Is anti-Semitism objectionable enought to be banned on YouTube?

Germany's Central Council of Jews is planning to press charges against YouTube for hosting videos that are anti-Semitic in nature. Right-wing extremists apparently use the free video platform for sharing and viewing propaganda videos inciting racial hatred. A few months back, Orkut too was in problem for hosting a community proclaiming its hatred for Bal Thackeray.

This raises a crucial question. Should we censor content on YouTube? Or for that matter, on any other site? And who should decide what should be censored? Difficult questions with no convincing answers. YouTube’s policy is to “encourage free speech and defend everyone's right to express unpopular points of view”. But it doesn't permit “hate speech which contains slurs or the malicious use of stereotypes intended to attack or demean a particular gender, sexual orientation, race, religion, or nationality”. By that yardstick, I guess the Central Council of Jews is right to insist the videos be removed from the site.

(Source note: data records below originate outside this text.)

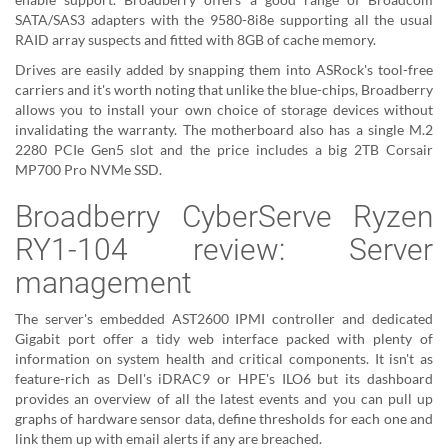
SATA/SAS3 adapters with the 9580-8i8e supporting all the usual
RAID array suspects and fitted with 8GB of cache memory.
Drives are easily added by snapping them into ASRock's tool-free
carriers and it's worth noting that unlike the blue-chips, Broadberry
allows you to install your own choice of storage devices without
invalidating the warranty. The motherboard also has a single M.2
2280 PCIe Gen5 slot and the price includes a big 2TB Corsair
MP700 Pro NVMe SSD.
Broadberry CyberServe Ryzen
RY1-104 review: Server
management
The server's embedded AST2600 IPMI controller and dedicated
Gigabit port offer a tidy web interface packed with plenty of
information on system health and critical components. It isn't as
feature-rich as Dell's iDRAC9 or HPE's ILO6 but its dashboard
provides an overview of all the latest events and you can pull up
graphs of hardware sensor data, define thresholds for each one and
link them up with email alerts if any are breached.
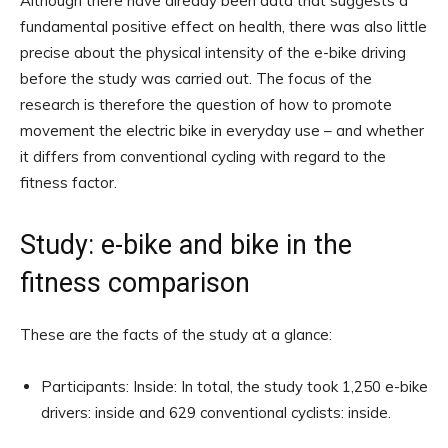
Although there have already been data that suggests a
fundamental positive effect on health, there was also little
precise about the physical intensity of the e-bike driving
before the study was carried out. The focus of the
research is therefore the question of how to promote
movement the electric bike in everyday use – and whether
it differs from conventional cycling with regard to the
fitness factor.
Study: e-bike and bike in the
fitness comparison
These are the facts of the study at a glance:
Participants: Inside: In total, the study took 1,250 e-bike
drivers: inside and 629 conventional cyclists: inside.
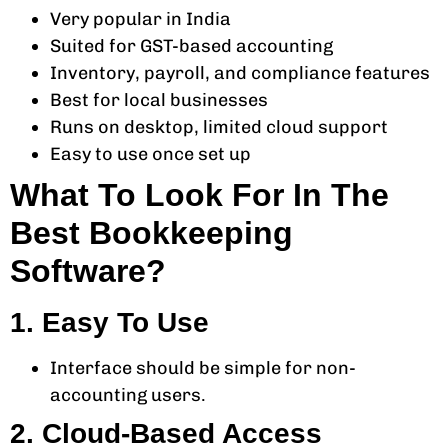
Very popular in India
Suited for GST-based accounting
Inventory, payroll, and compliance features
Best for local businesses
Runs on desktop, limited cloud support
Easy to use once set up
What To Look For In The
Best Bookkeeping
Software?
1. Easy To Use
Interface should be simple for non-
accounting users.
2. Cloud-Based Access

But that still leaves us the question – Who decides if the video falls into that category? YouTube may have an answer. It urges viewers to flag a video if they consider it inappropriate. A clip is taken off when it comes to the notice of the staff at the video-hosting site with several “flaggings”. That is a far more civilized way to deal with attacks on freedom of expression rather than allowing an individual or a few to deal with it. Democratising opinion and enhancing broader participation has been the Internet biggest achievement.

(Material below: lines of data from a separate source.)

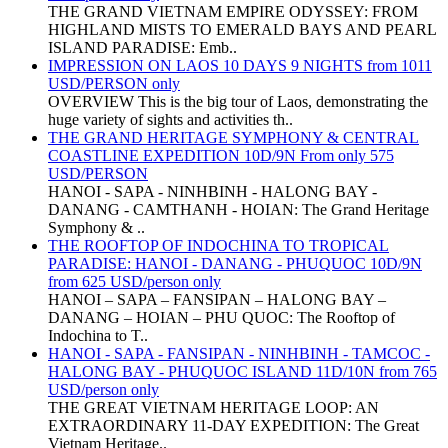
THE GRAND VIETNAM EMPIRE ODYSSEY: FROM
HIGHLAND MISTS TO EMERALD BAYS AND PEARL
ISLAND PARADISE: Emb..
IMPRESSION ON LAOS 10 DAYS 9 NIGHTS from 1011
USD/PERSON only
OVERVIEW This is the big tour of Laos, demonstrating the
huge variety of sights and activities th..
THE GRAND HERITAGE SYMPHONY & CENTRAL
COASTLINE EXPEDITION 10D/9N From only 575
USD/PERSON
HANOI - SAPA - NINHBINH - HALONG BAY -
DANANG - CAMTHANH - HOIAN: The Grand Heritage
Symphony & ..
THE ROOFTOP OF INDOCHINA TO TROPICAL
PARADISE: HANOI - DANANG - PHUQUOC 10D/9N
from 625 USD/person only
HANOI – SAPA – FANSIPAN – HALONG BAY –
DANANG – HOIAN – PHU QUOC: The Rooftop of
Indochina to T..
HANOI - SAPA - FANSIPAN - NINHBINH - TAMCOC -
HALONG BAY - PHUQUOC ISLAND 11D/10N from 765
USD/person only
THE GREAT VIETNAM HERITAGE LOOP: AN
EXTRAORDINARY 11-DAY EXPEDITION: The Great
Vietnam Heritage..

In the real world, we are way off the mark in this debate. Often, the “offenders”, like M F Hussain or Taslima Nasreen, are threatened/attacked for expressing their views. There is little substance in the debate besides shrill vengeful rhetoric. So even if Hussain merits criticism, he doesn’t get it. He ducks under the cover of an assault on his “freedom of expression”. And even if Nasreen deserves to be panned for her searing hatred of Islam, she gets off the hook for being unable to express her opinion freely. It is reasonable to argue that these two would not have been as famous as they are today had it not been for the innumerable controversies centred around them. That is also the problem with the law that makes holocaust denial a crime in certain countries (many of them in Europe, including France). Why should such a law exist in liberal democracies? It only gives them cover whereby they claim an attack on their freedom of expression and draw sympathizers. Why cannot we let them express their views freely and let them be criticized openly and civilly by those who find it objectionable?

BTW, The New York Times still insists on printing all the news that is fit to print. Shouldn’t it change now? Isn’t all the news fit to print?